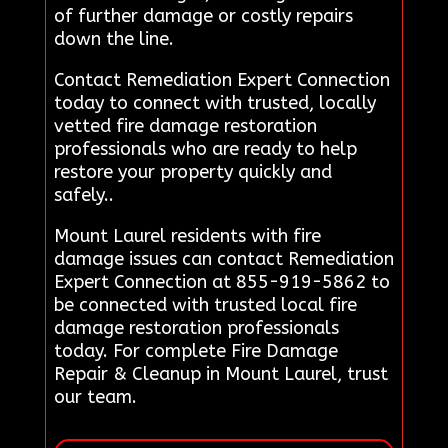
of further damage or costly repairs
down the line.
Contact Remediation Expert Connection
today to connect with trusted, locally
vetted fire damage restoration
professionals who are ready to help
restore your property quickly and
safely..
Mount Laurel residents with fire
damage issues can contact Remediation
Expert Connection at 855-919-5862 to
be connected with trusted local fire
damage restoration professionals
today. For complete Fire Damage
Repair & Cleanup in Mount Laurel, trust
our team.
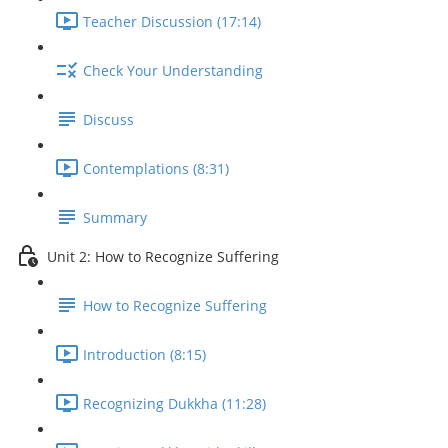
Teacher Discussion (17:14)
Check Your Understanding
Discuss
Contemplations (8:31)
Summary
Unit 2: How to Recognize Suffering
How to Recognize Suffering
Introduction (8:15)
Recognizing Dukkha (11:28)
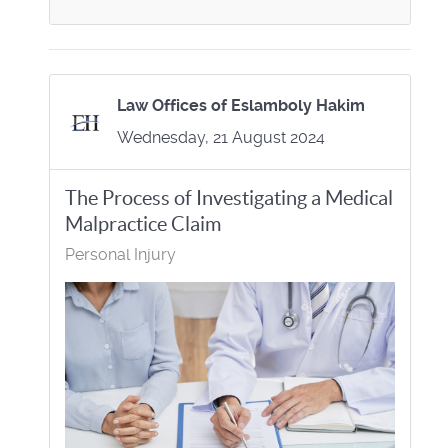
Law Offices of Eslamboly Hakim
Wednesday, 21 August 2024
The Process of Investigating a Medical
Malpractice Claim
Personal Injury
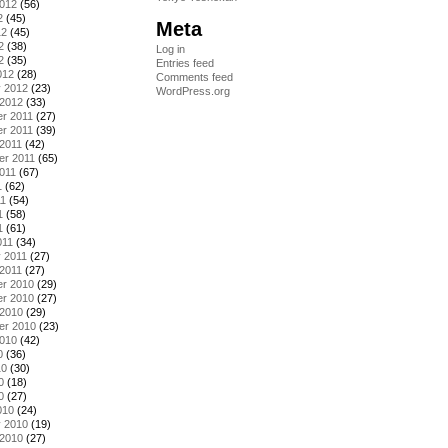
2012
(56)
2
(45)
Meta
12
(45)
2
(38)
Log in
2
(35)
Entries feed
012
(28)
Comments feed
y 2012
(23)
WordPress.org
 2012
(33)
r 2011
(27)
r 2011
(39)
2011
(42)
er 2011
(65)
011
(67)
1
(62)
11
(54)
1
(58)
1
(61)
011
(34)
 2011
(27)
2011
(27)
r 2010
(29)
r 2010
(27)
 2010
(29)
er 2010
(23)
2010
(42)
0
(36)
10
(30)
0
(18)
0
(27)
010
(24)
y 2010
(19)
 2010
(27)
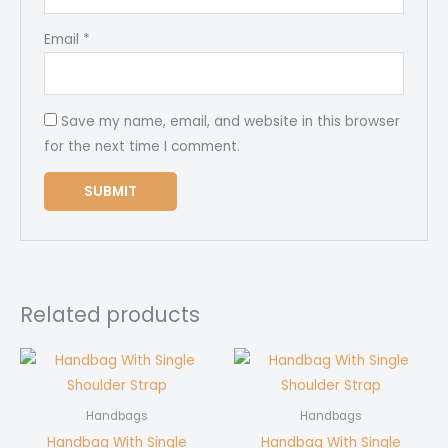
Email
*
Save my name, email, and website in this browser
for the next time I comment.
Related products
Handbags
Handbags
Handbag With Single
Handbag With Single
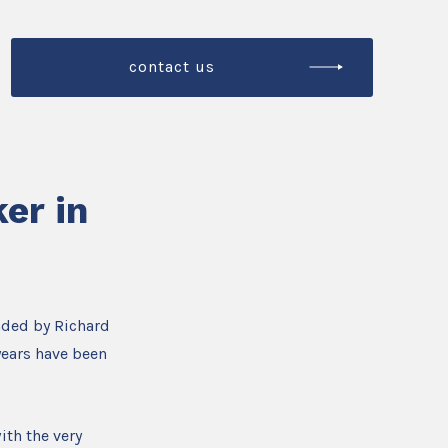
contact us
er in
nded by Richard
years have been
ith the very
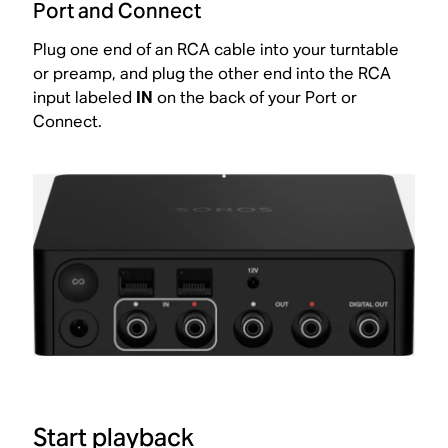
Port and Connect
Plug one end of an RCA cable into your turntable
or preamp, and plug the other end into the RCA
input labeled
IN
on the back of your Port or
Connect.
Start playback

→ YOUR OBJECTIVE
Please print the entire listing again exactly, minus its images.

→ OUTPUT OF THE EXERCISE
of further damage or costly repairs
down the line.
Contact Remediation Expert Connection
today to connect with trusted, locally
vetted fire damage restoration
professionals who are ready to help
restore your property quickly and
safely..
Mount Laurel residents with fire
damage issues can contact Remediation
Expert Connection at 855-919-5862 to
be connected with trusted local fire
damage restoration professionals
today. For complete Fire Damage
Repair & Cleanup in Mount Laurel, trust
our team.
Teacher Discussion (17:14)
Check Your Understanding
Discuss
Contemplations (8:31)
Summary
Unit 2: How to Recognize Suffering
How to Recognize Suffering
Introduction (8:15)
Recognizing Dukkha (11:28)
Law Offices of Eslamboly Hakim
Wednesday, 21 August 2024
The Process of Investigating a Medical
Malpractice Claim
Personal Injury
2012
(56)
2
(45)
Meta
12
(45)
2
(38)
Log in
2
(35)
Entries feed
012
(28)
Comments feed
y 2012
(23)
WordPress.org
 2012
(33)
r 2011
(27)
r 2011
(39)
2011
(42)
er 2011
(65)
011
(67)
1
(62)
11
(54)
1
(58)
1
(61)
011
(34)
 2011
(27)
2011
(27)
r 2010
(29)
r 2010
(27)
 2010
(29)
er 2010
(23)
2010
(42)
0
(36)
10
(30)
0
(18)
0
(27)
010
(24)
y 2010
(19)
 2010
(27)
Email
*
Save my name, email, and website in this browser
for the next time I comment.
Related products
Handbags
Handbags
Handbag With Single
Handbag With Single
contact us
er in
nded by Richard
years have been
ith the very
Port and Connect
Plug one end of an RCA cable into your turntable
or preamp, and plug the other end into the RCA
input labeled
IN
on the back of your Port or
Connect.
Start playback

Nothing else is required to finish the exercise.